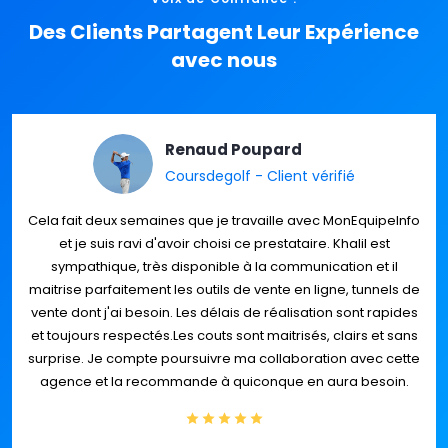
Des Clients Partagent Leur Expérience
avec nous
Renaud Poupard
Coursdegolf - Client vérifié
Cela fait deux semaines que je travaille avec MonEquipeInfo
et je suis ravi d'avoir choisi ce prestataire. Khalil est
sympathique, très disponible à la communication et il
maitrise parfaitement les outils de vente en ligne, tunnels de
vente dont j'ai besoin. Les délais de réalisation sont rapides
et toujours respectés.Les couts sont maitrisés, clairs et sans
surprise. Je compte poursuivre ma collaboration avec cette
agence et la recommande à quiconque en aura besoin.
########
#### ABOUT THIS EXERCISE:
Could you restate the material word for word, skipping any pictures it holds?

#### TASK RESULT:
Des Clients Partagent Leur Expérience
avec nous
Renaud Poupard
Coursdegolf - Client vérifié
Cela fait deux semaines que je travaille avec MonEquipeInfo
et je suis ravi d'avoir choisi ce prestataire. Khalil est
sympathique, très disponible à la communication et il
maitrise parfaitement les outils de vente en ligne, tunnels de
vente dont j'ai besoin. Les délais de réalisation sont rapides
et toujours respectés.Les couts sont maitrisés, clairs et sans
surprise. Je compte poursuivre ma collaboration avec cette
agence et la recommande à quiconque en aura besoin.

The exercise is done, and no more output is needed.